The America Invents Act (H.R. 1249) promises to bring substantial changes to the U.S. patent system, including new mechanisms for challenging patents at the U.S. Patent and Trademark Office. One of the new mechanisms is a post-grant review proceeding (PGR), which will provide patent challengers expanded bases on which to attack patents. However, with this new opportunity to challenge patents comes trade-offs. Here are 10 things to know to help the challenger and patentee navigate post-grant review proceedings.
1. Petitions for PGR may first be filed one year after enactment of the America Invents Act. In PGR, patents may be challenged on any invalidity ground, e.g., prior art, lack of written description, or lack of enablement, but not failure to comply with the best mode requirement.
2. Once the petition is filed, a patentee may file a preliminary response before the USPTO considers the petition. PGR will be adjudicated by the Patent Trial and Appeal Board, and it will involve filing motions, e.g., as with current interference practice before the Board.
3. A challenger can file a petition for PGR within nine months following the issuance of a patent or issuance of a broadening reissue patent, but only if the challenger has not already initiated a civil action in district court challenging validity the patent claims. A petitioner that has filed a counterclaim challenging patent validity in a civil action is not precluded from seeking PGR. If the petitioner files a civil action to challenge validity after petitioning for PGR, the civil action will be automatically stayed.
4. The standard for initiating PGR differs from the current standard for initiating reexamination. The PGR standard requires that it is more likely than not that at least one challenged claim is unpatentable, if the petition is not rebutted.

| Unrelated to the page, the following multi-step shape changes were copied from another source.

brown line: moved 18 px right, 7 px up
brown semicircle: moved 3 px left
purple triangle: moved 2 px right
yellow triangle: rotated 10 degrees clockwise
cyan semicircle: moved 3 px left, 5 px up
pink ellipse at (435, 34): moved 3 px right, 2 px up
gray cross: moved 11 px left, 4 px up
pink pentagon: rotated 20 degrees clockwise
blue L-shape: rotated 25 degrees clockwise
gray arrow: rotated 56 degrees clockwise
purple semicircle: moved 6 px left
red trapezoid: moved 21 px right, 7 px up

Alternatively, PGR may be initiated if the petition raises a novel or unsettled legal question important to other patents or applications. Currently, reexamination requires a finding of a substantial new question of patentability.

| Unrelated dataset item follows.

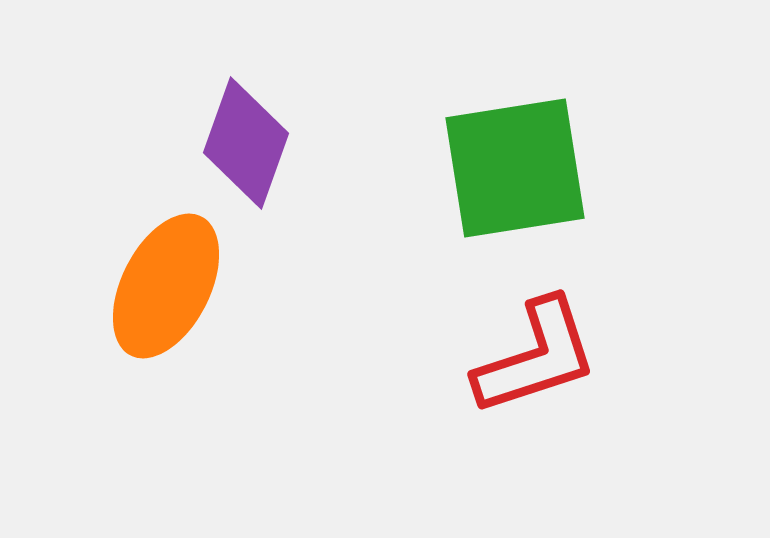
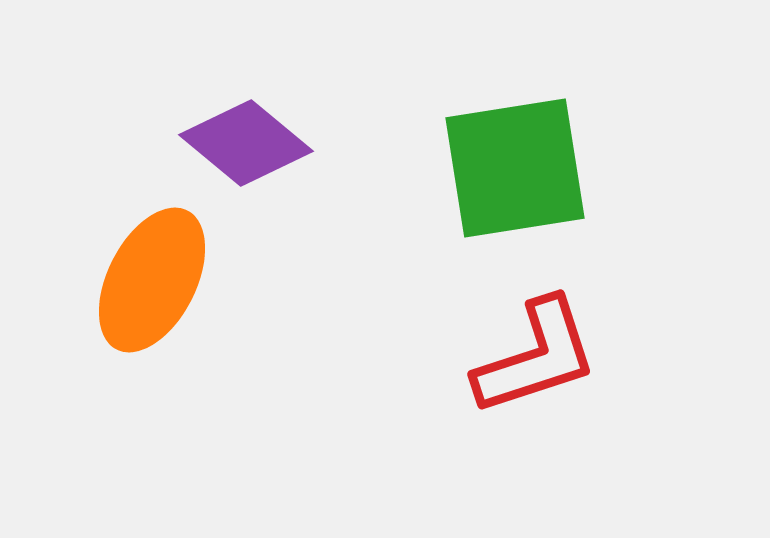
purple diamond: rotated 70 degrees counterclockwise
orange ellipse: moved 14 px left, 6 px up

5. A patentee may file a motion to cancel a challenged claim or propose substitute claims. And, the challenger will be given an opportunity to submit comments in the proceeding.
6. Parties to PGR may have the opportunity for limited discovery of evidence directly related to factual assertions advanced by the parties.

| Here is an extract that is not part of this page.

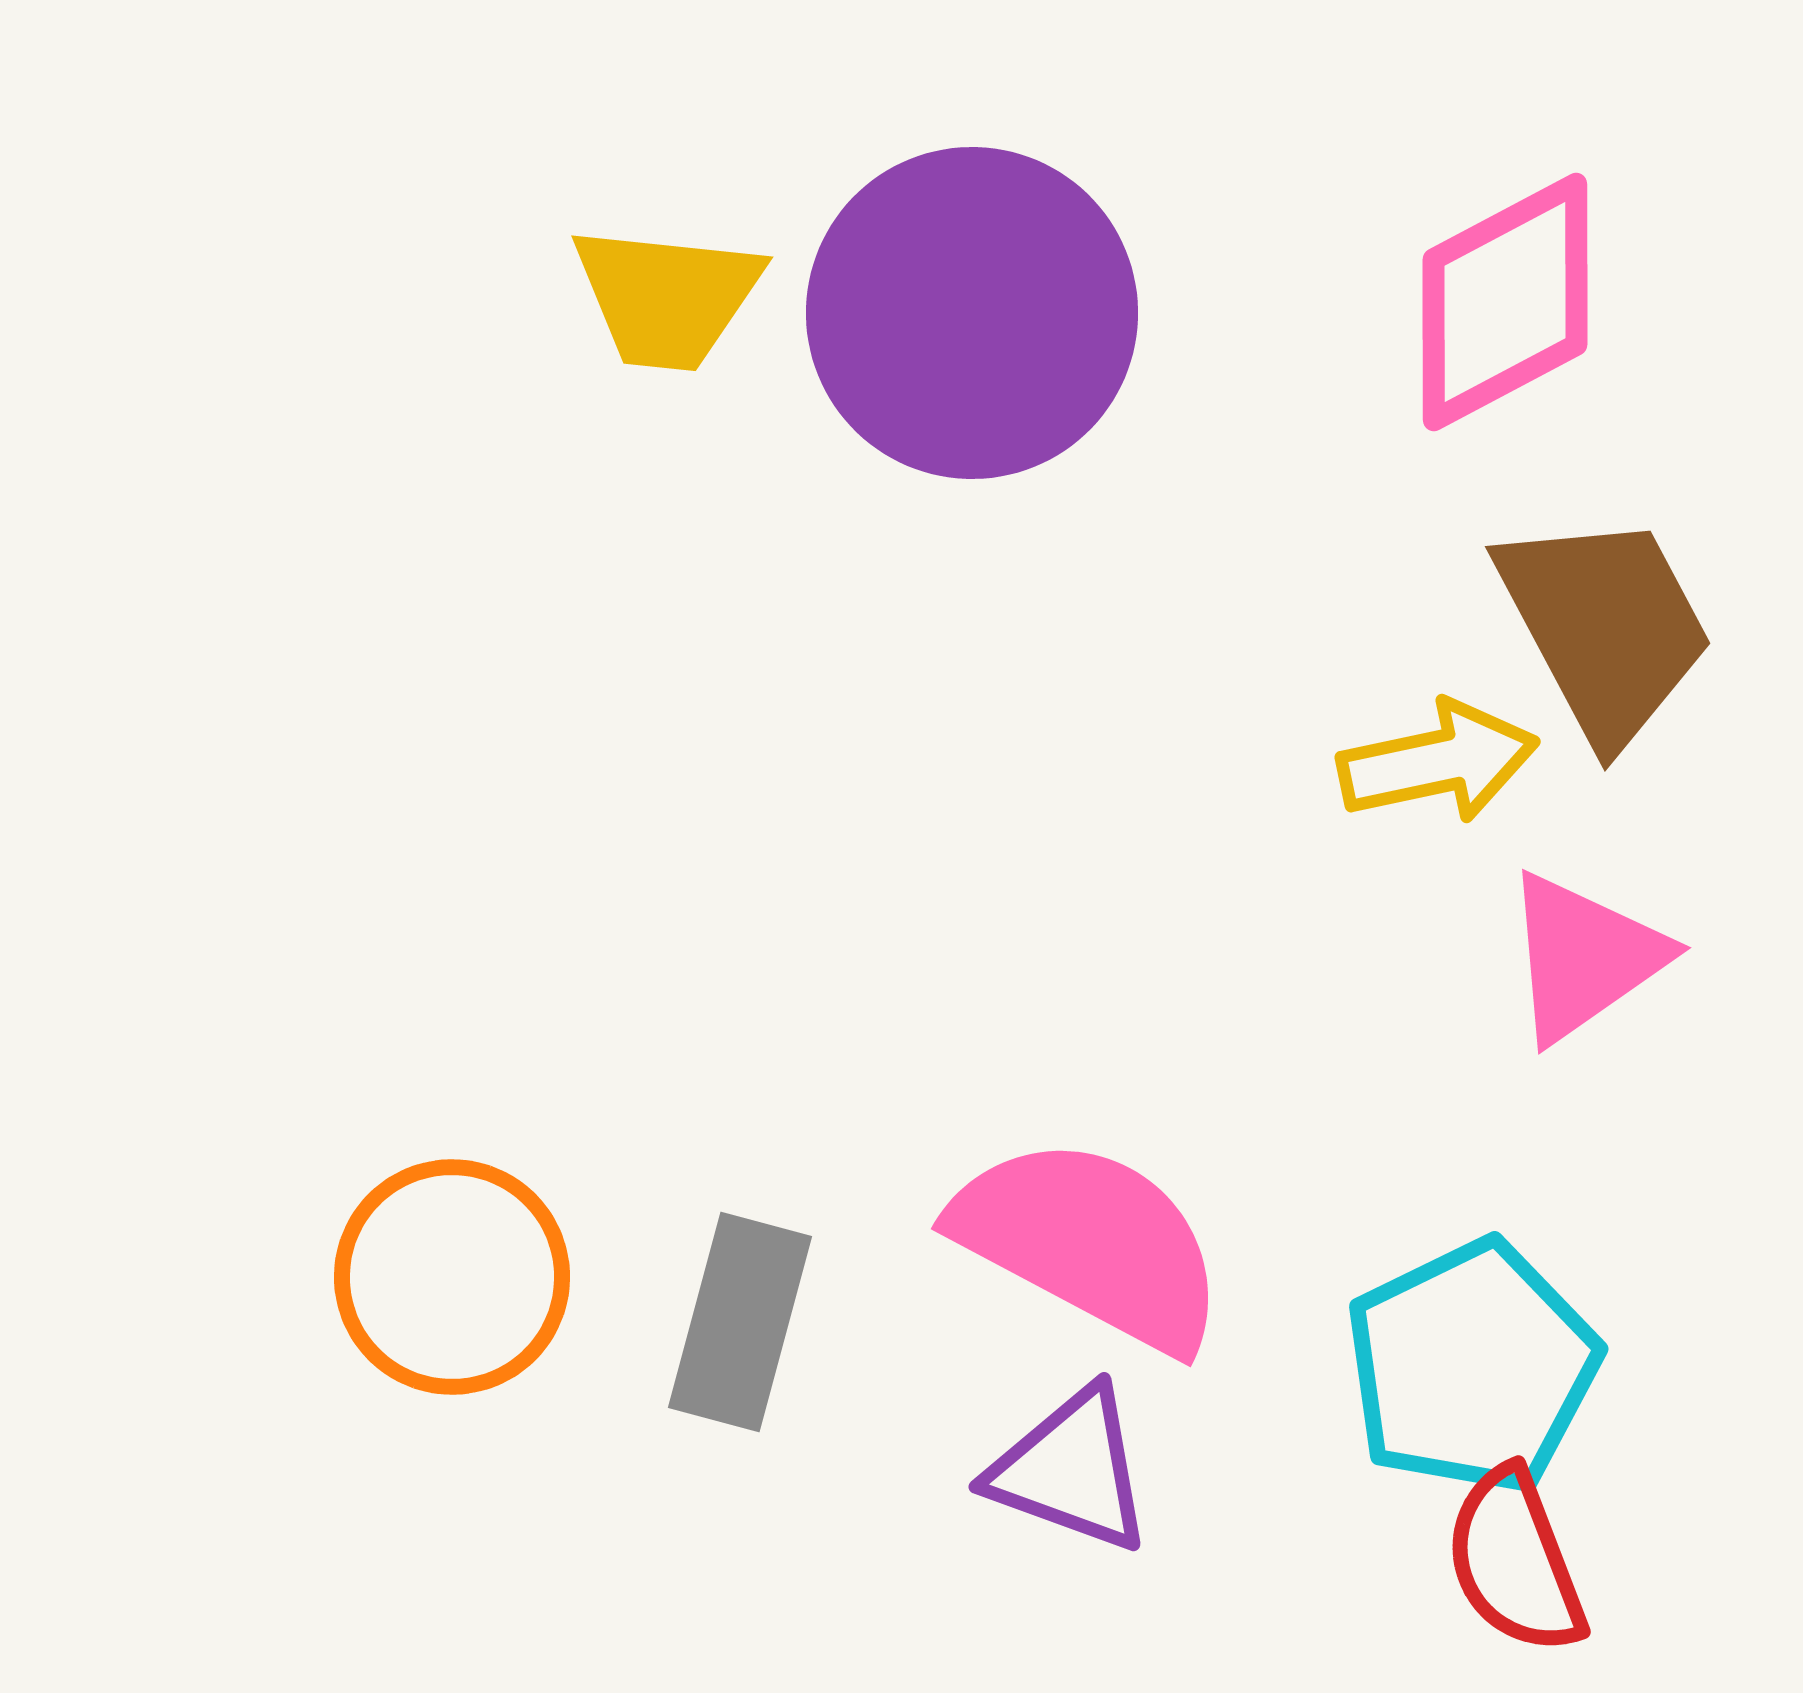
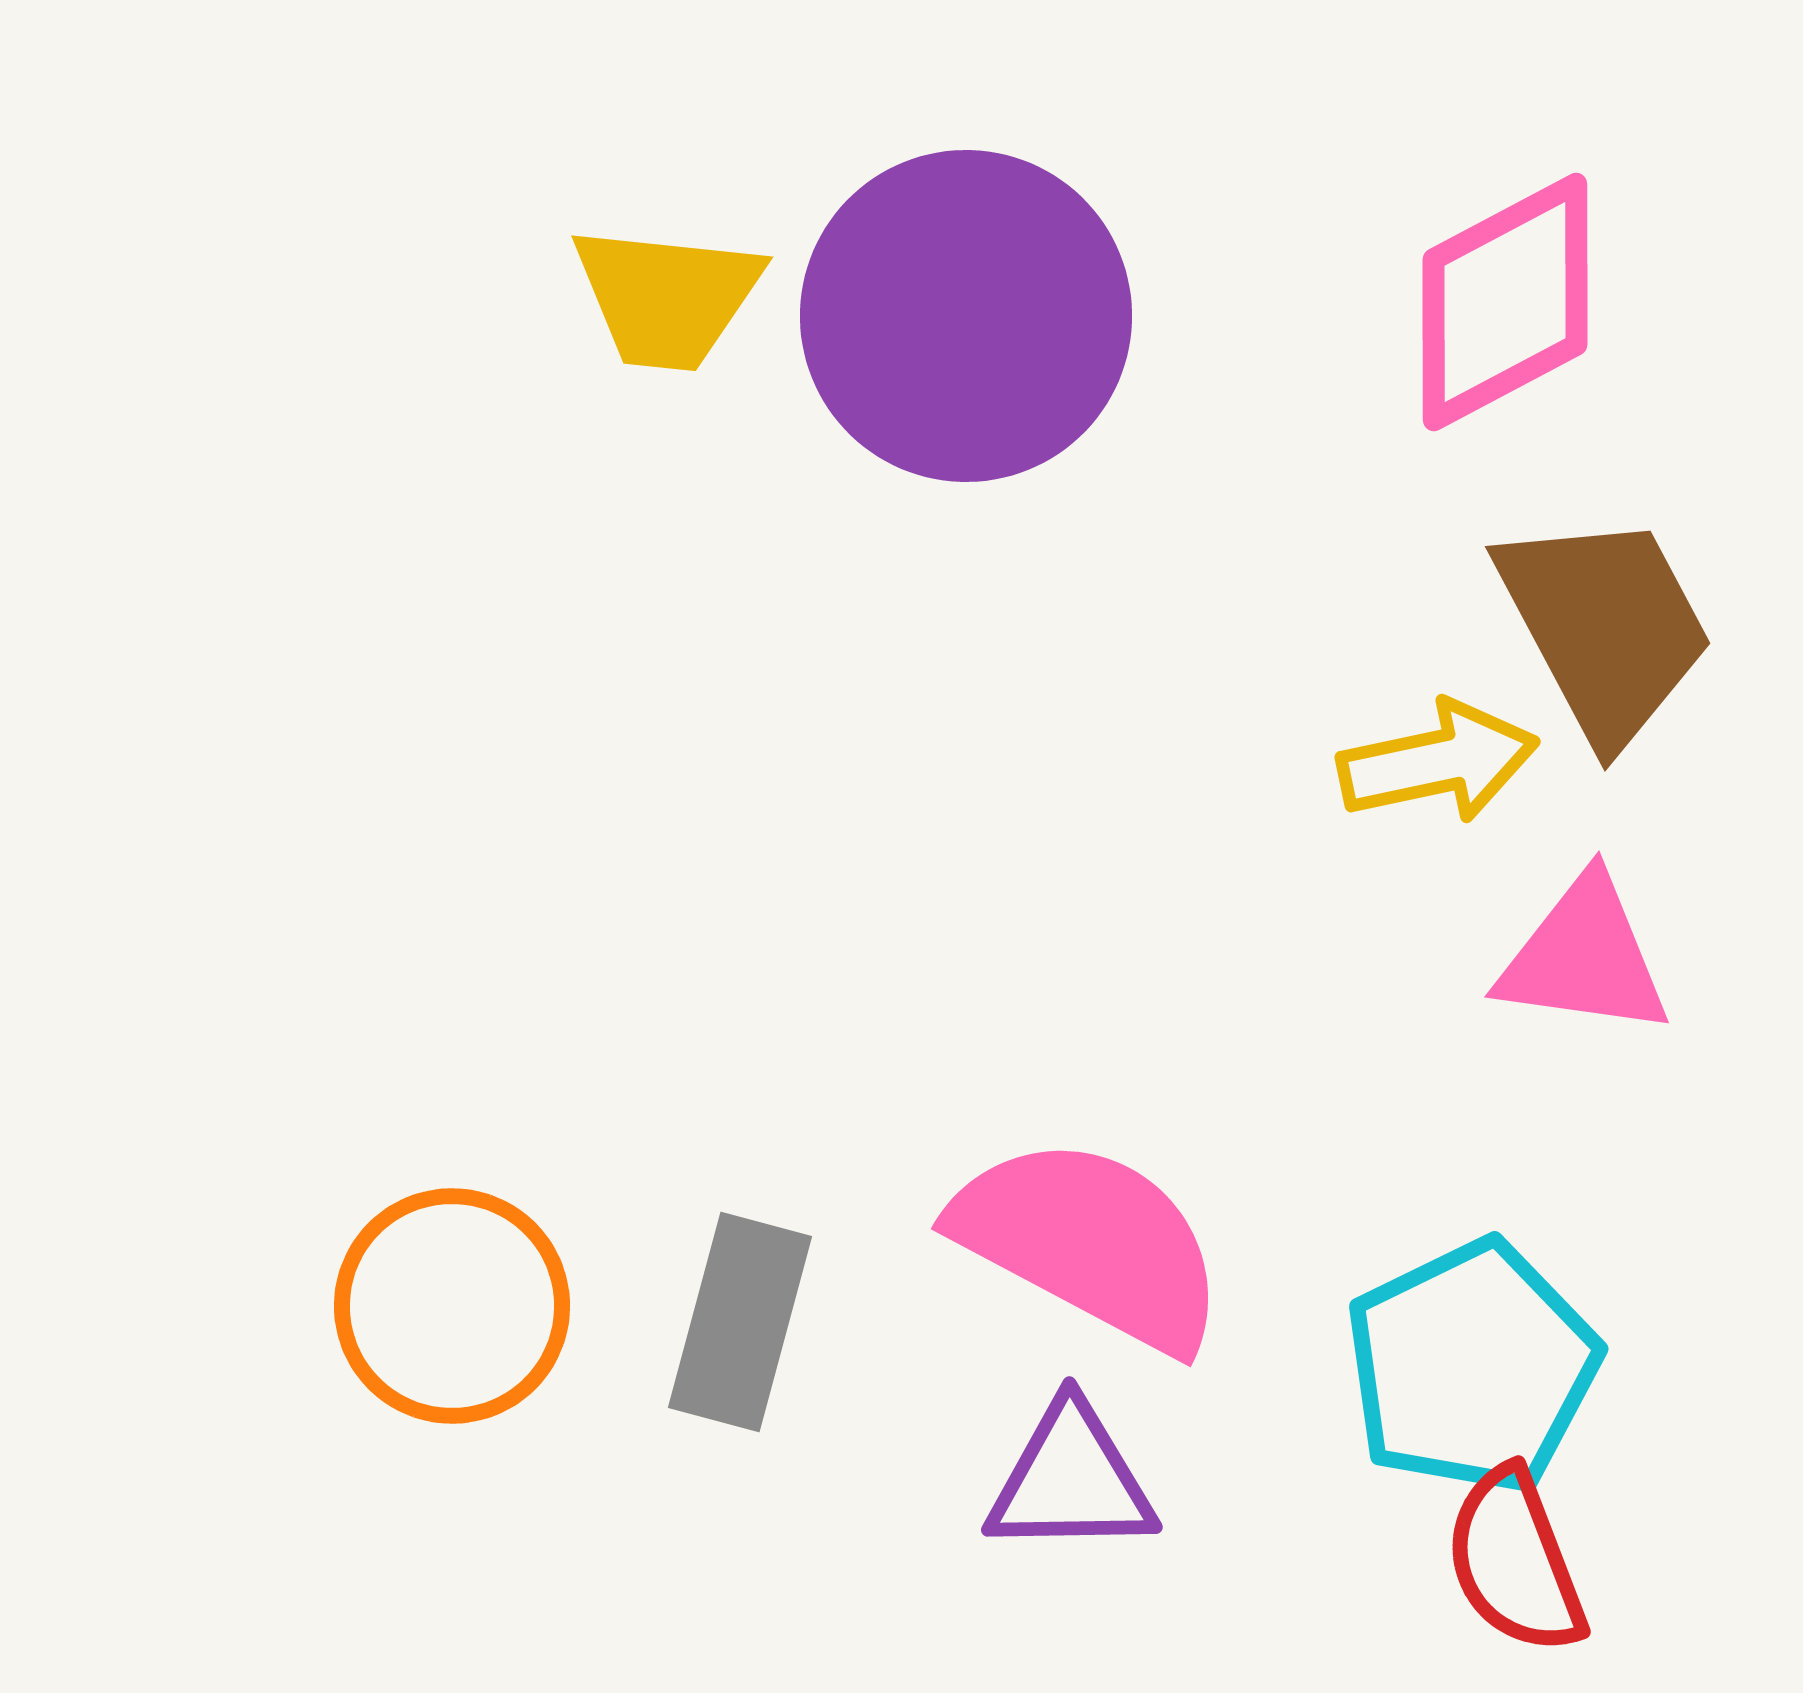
purple circle: moved 6 px left, 3 px down
pink triangle: rotated 43 degrees clockwise
orange circle: moved 29 px down
purple triangle: moved 10 px down; rotated 21 degrees counterclockwise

7. A challenger whose petition for PGR results in a final decision will be estopped at the USPTO, in district court, and at the ITC from later asserting that the claim is unpatentable or invalid on any ground the challenger raised or reasonably could have raised during PGR.
8. PGR can be settled before the USPTO makes a final decision, in which case the estoppel provisions will not apply to the settling challenger(s).
9. PGR should provide the interested parties with a relatively quick decision from the Board — in one to one and a half years after the petition is granted.
10. A final decision by the Patent Trial and Appeal Board regarding PGR can be appealed to the Federal Circuit, but a decision by the Director not to institute PGR is final and not appealable.